■ **PROBLEM TO SOLVE**
Would you count how many lines of the entries below include the word "Crown"? Give nothing but the number.

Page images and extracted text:
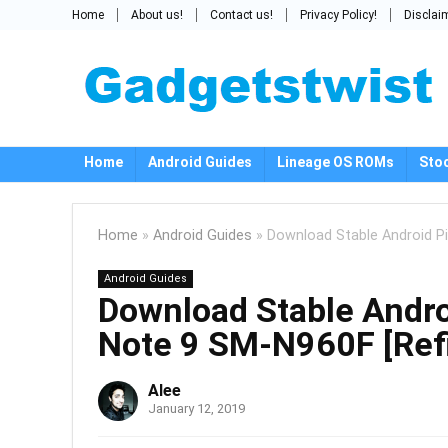
Home
About us!
Contact us!
Privacy Policy!
Disclai
Home
Android Guides
Lineage OS ROMs
Sto
Home
»
Android Guides
»
Download Stable Android P
Android Guides
Download Stable Andr
Note 9 SM-N960F [Refi
Alee
January 12, 2019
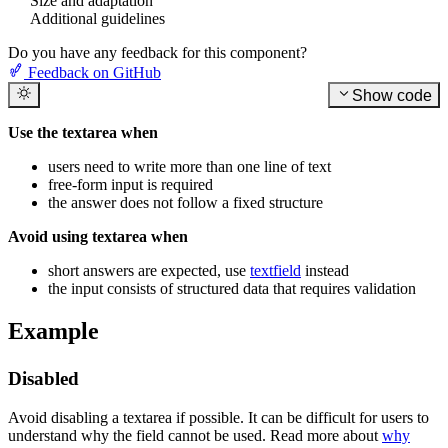
Size and adaptation
Additional guidelines
Do you have any feedback for this component?
Feedback on GitHub
Show code
Use the textarea when
users need to write more than one line of text
free-form input is required
the answer does not follow a fixed structure
Avoid using textarea when
short answers are expected, use
textfield
instead
the input consists of structured data that requires validation
Example
Disabled
Avoid disabling a textarea if possible. It can be difficult for users to
understand why the field cannot be used. Read more about
why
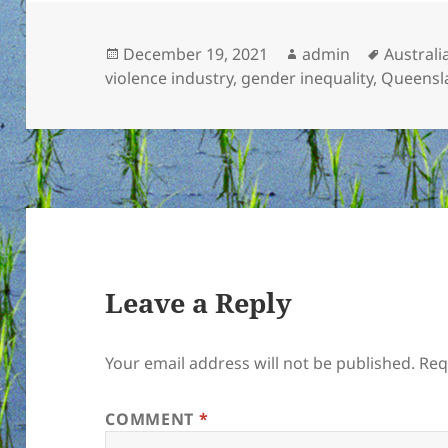
Posted
Author
Tags
December 19, 2021
admin
Australi
on
violence industry
,
gender inequality
,
Queensl
Leave a Reply
Your email address will not be published.
Req
COMMENT
*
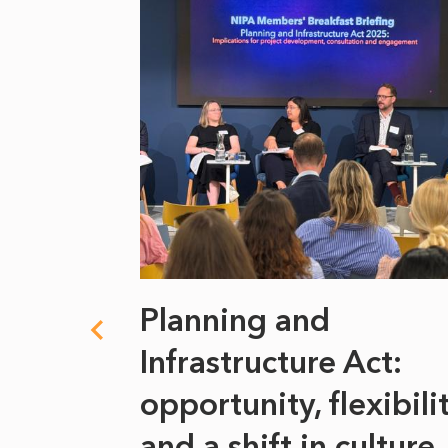
 climate
Planning and
s
Infrastructure Act:
at it
opportunity, flexibili
he
and a shift in culture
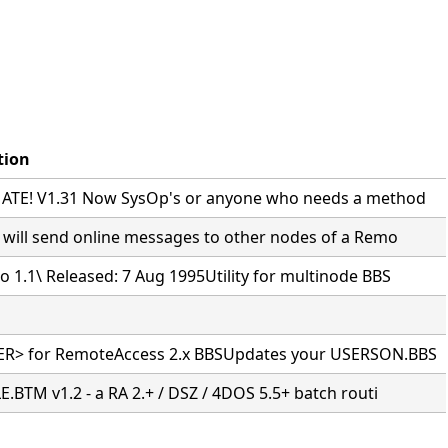
tion
TE! V1.31 Now SysOp's or anyone who needs a method
 will send online messages to other nodes of a Remo
 1.1\ Released: 7 Aug 1995Utility for multinode BBS
R> for RemoteAccess 2.x BBSUpdates your USERSON.BBS
.BTM v1.2 - a RA 2.+ / DSZ / 4DOS 5.5+ batch routi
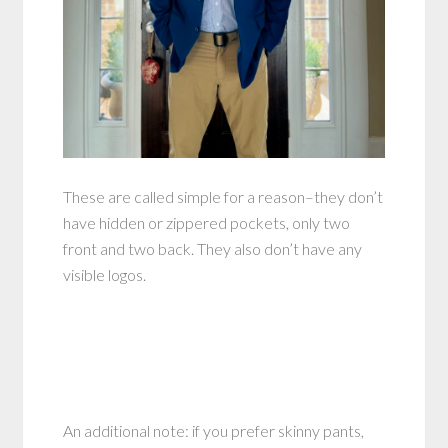
These are called simple for a reason–they don’t
have hidden or zippered pockets, only two
front and two back. They also don’t have any
visible logos.
An additional note: if you prefer skinny pants,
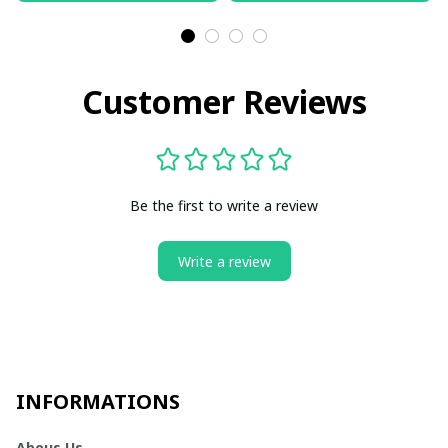
Customer Reviews
Be the first to write a review
Write a review
INFORMATIONS
Abous Us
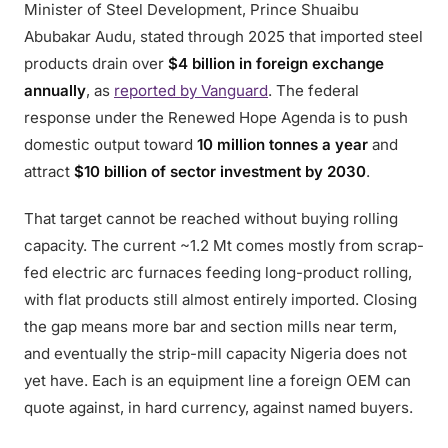
Minister of Steel Development, Prince Shuaibu
Abubakar Audu, stated through 2025 that imported steel
products drain over
$4 billion in foreign exchange
annually
, as
reported by Vanguard
. The federal
response under the Renewed Hope Agenda is to push
domestic output toward
10 million tonnes a year
and
attract
$10 billion of sector investment by 2030
.
That target cannot be reached without buying rolling
capacity. The current ~1.2 Mt comes mostly from scrap-
fed electric arc furnaces feeding long-product rolling,
with flat products still almost entirely imported. Closing
the gap means more bar and section mills near term,
and eventually the strip-mill capacity Nigeria does not
yet have. Each is an equipment line a foreign OEM can
quote against, in hard currency, against named buyers.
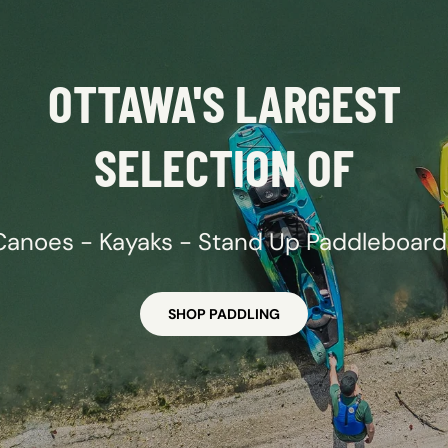
OTTAWA'S LARGEST
SELECTION OF
Canoes - Kayaks - Stand Up Paddleboard
SHOP PADDLING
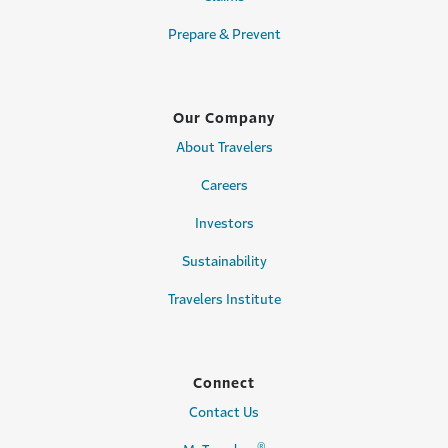
Prepare & Prevent
Our Company
About Travelers
Careers
Investors
Sustainability
Travelers Institute
Connect
Contact Us
®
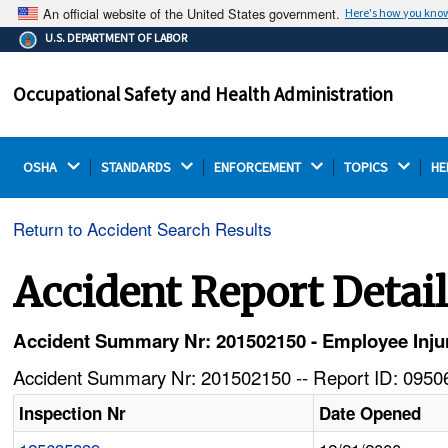
An official website of the United States government.
Here's how you kno
The .gov means it's official.
U.S. DEPARTMENT OF LABOR
Federal government websites often end in .gov or .mil.
Before sharing sensitive information, make sure you're
Occupational Safety and Health Administration
on a federal government site.
OSHA 
STANDARDS 
ENFORCEMENT 
TOPICS 
HE
Return to Accident Search Results
Accident Report Detai
Accident Summary Nr: 201502150 - Employee Inj
Accident Summary Nr: 201502150 -- Report ID: 09506
Inspection Nr
Date Opened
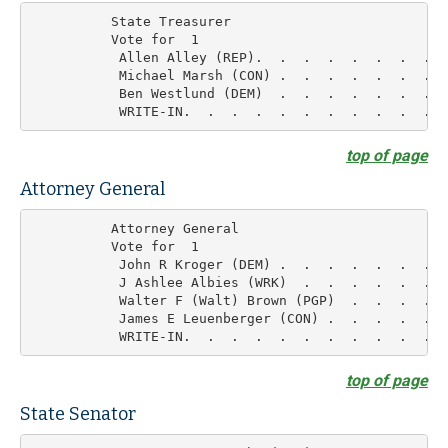
          State Treasurer

          Vote for  1

           Allen Alley (REP).  .  .  .  .  .  .  .  
           Michael Marsh (CON) .  .  .  .  .  .  .  
           Ben Westlund (DEM)  .  .  .  .  .  .  .  
top of page
Attorney General
          Attorney General

          Vote for  1

           John R Kroger (DEM) .  .  .  .  .  .  .  
           J Ashlee Albies (WRK)  .  .  .  .  .  .  
           Walter F (Walt) Brown (PGP)  .  .  .  .  
           James E Leuenberger (CON) .  .  .  .  .  
top of page
State Senator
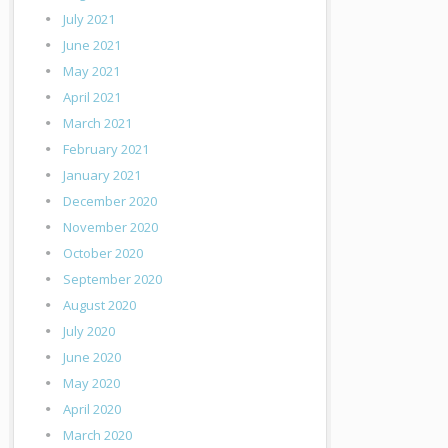
July 2021
June 2021
May 2021
April 2021
March 2021
February 2021
January 2021
December 2020
November 2020
October 2020
September 2020
August 2020
July 2020
June 2020
May 2020
April 2020
March 2020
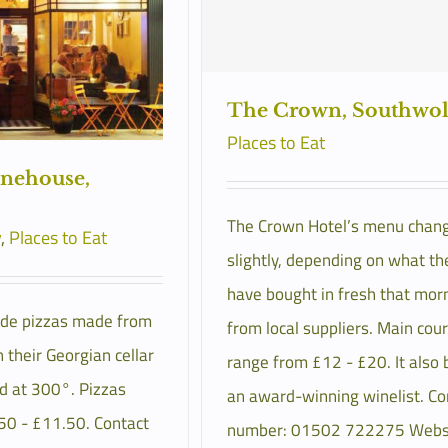
The Crown, Southwo
Places to Eat
onehouse,
The Crown Hotel’s menu chan
y
,
Places to Eat
slightly, depending on what th
have bought in fresh that mor
de pizzas made from
from local suppliers. Main cou
 their Georgian cellar
range from £12 - £20. It also 
d at 300°. Pizzas
an award-winning winelist. Co
50 - £11.50. Contact
number: 01502 722275 Websi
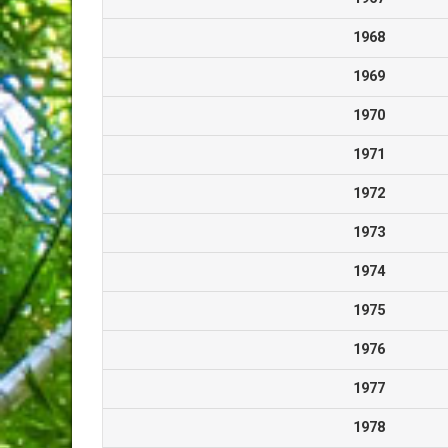
1968
1969
1970
1971
1972
1973
1974
1975
1976
1977
1978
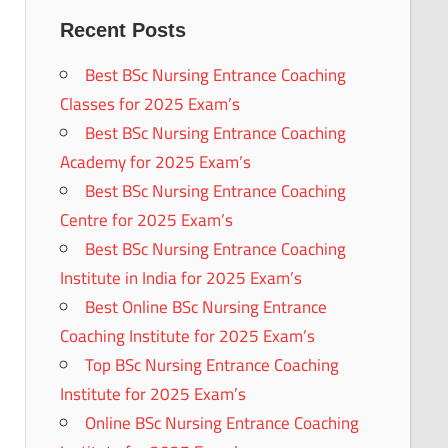
Recent Posts
Best BSc Nursing Entrance Coaching
Classes for 2025 Exam’s
Best BSc Nursing Entrance Coaching
Academy for 2025 Exam’s
Best BSc Nursing Entrance Coaching
Centre for 2025 Exam’s
Best BSc Nursing Entrance Coaching
Institute in India for 2025 Exam’s
Best Online BSc Nursing Entrance
Coaching Institute for 2025 Exam’s
Top BSc Nursing Entrance Coaching
Institute for 2025 Exam’s
Online BSc Nursing Entrance Coaching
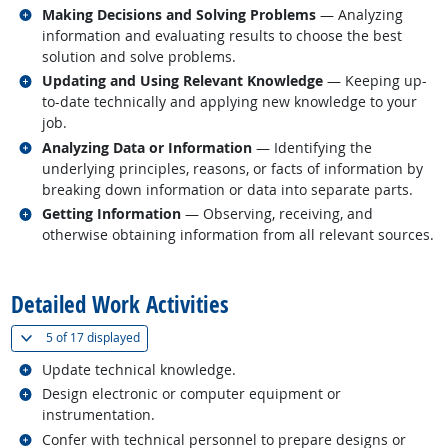
Related occupations
Making Decisions and Solving Problems
— Analyzing
information and evaluating results to choose the best
solution and solve problems.
Related occupations
Updating and Using Relevant Knowledge
— Keeping up-
to-date technically and applying new knowledge to your
job.
Related occupations
Analyzing Data or Information
— Identifying the
underlying principles, reasons, or facts of information by
breaking down information or data into separate parts.
Related occupations
Getting Information
— Observing, receiving, and
otherwise obtaining information from all relevant sources.
back to top
Detailed Work Activities
(
Show all
)
5 of
17 displayed
Related occupations
Update technical knowledge.
Related occupations
Design electronic or computer equipment or
instrumentation.
Related occupations
Confer with technical personnel to prepare designs or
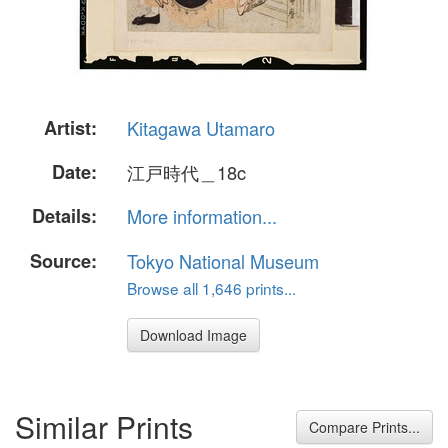
Artist:
Kitagawa Utamaro
Date:
江戸時代＿18c
Details:
More information...
Source:
Tokyo National Museum
Browse all 1,646 prints...
Download Image
Similar Prints
Compare Prints...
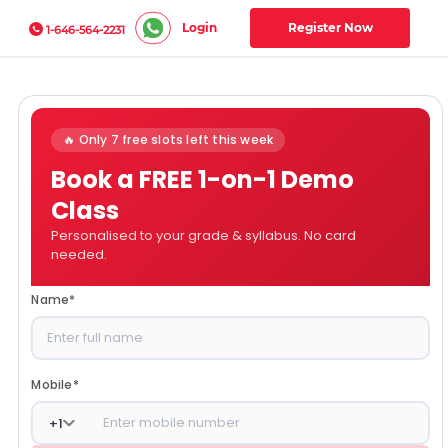
Login
Register Now
1-646-564-2231
🔥 Only 7 free slots left this week
Book a FREE 1-on-1 Demo
Class
Personalised to your grade & syllabus. No card
needed.
Name
*
Mobile
*
+
1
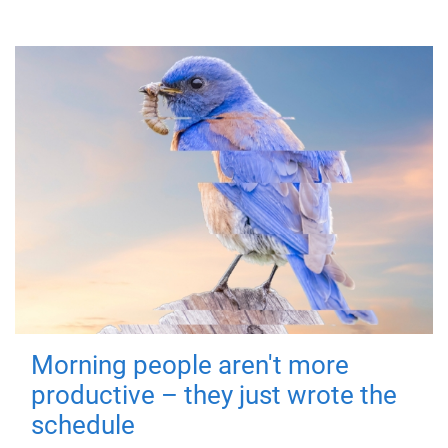
Morning people aren't more
productive – they just wrote the
schedule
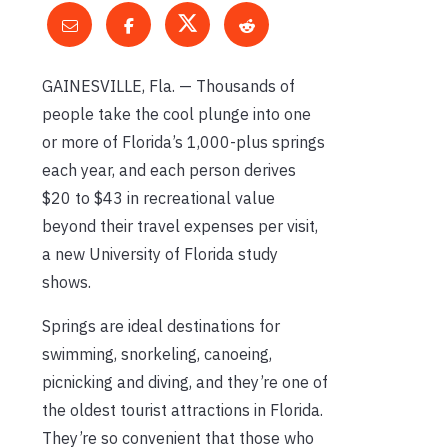
GAINESVILLE, Fla. — Thousands of
people take the cool plunge into one
or more of Florida’s 1,000-plus springs
each year, and each person derives
$20 to $43 in recreational value
beyond their travel expenses per visit,
a new University of Florida study
shows.
Springs are ideal destinations for
swimming, snorkeling, canoeing,
picnicking and diving, and they’re one of
the oldest tourist attractions in Florida.
They’re so convenient that those who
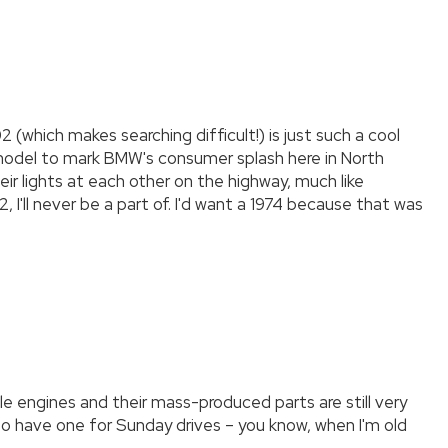
 (which makes searching difficult!) is just such a cool
st model to mark BMW's consumer splash here in North
ir lights at each other on the highway, much like
 I'll never be a part of. I'd want a 1974 because that was
le engines and their mass-produced parts are still very
e to have one for Sunday drives – you know, when I'm old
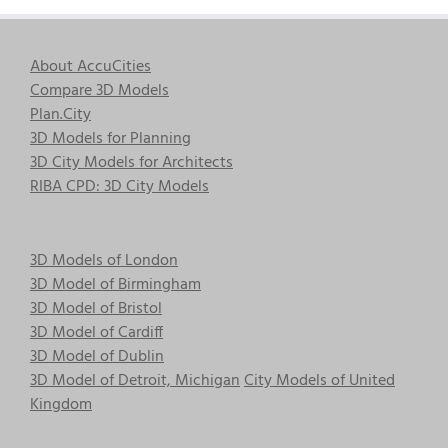
About AccuCities
Compare 3D Models
Plan.City
3D Models for Planning
3D City Models for Architects
RIBA CPD: 3D City Models
3D Models of London
3D Model of Birmingham
3D Model of Bristol
3D Model of Cardiff
3D Model of Dublin
3D Model of Detroit, Michigan
City Models of United
Kingdom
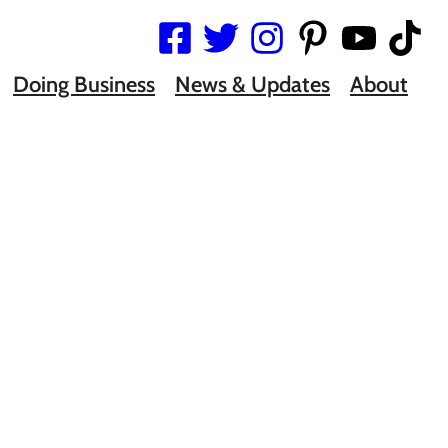
Doing Business
News & Updates
About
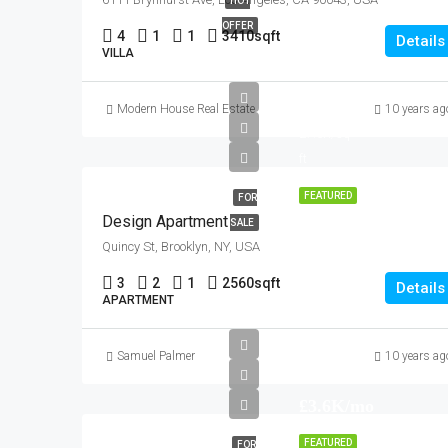
HOT
OFFER
4
1
1
3410
sqft
Details
VILLA
£876K
Modern House Real Estate
10 years ag
£7.6K/sq
ft
FEATURED
FOR
Design Apartment
SALE
Quincy St, Brooklyn, NY, USA
3
2
1
2560
sqft
Details
APARTMENT
Samuel Palmer
10 years ag
£3.6K/mo
FEATURED
FOR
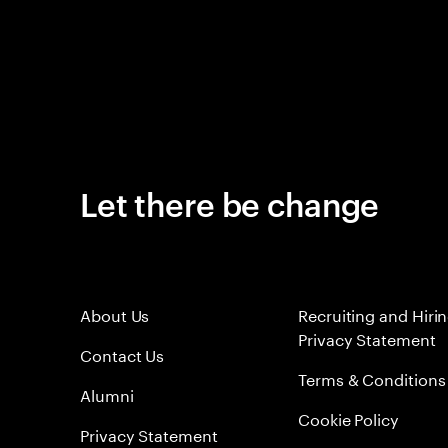
Let there be change
About Us
Recruiting and Hiri
Privacy Statement
Contact Us
Terms & Conditions
Alumni
Cookie Policy
Privacy Statement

■ **ANSWER BOX**
2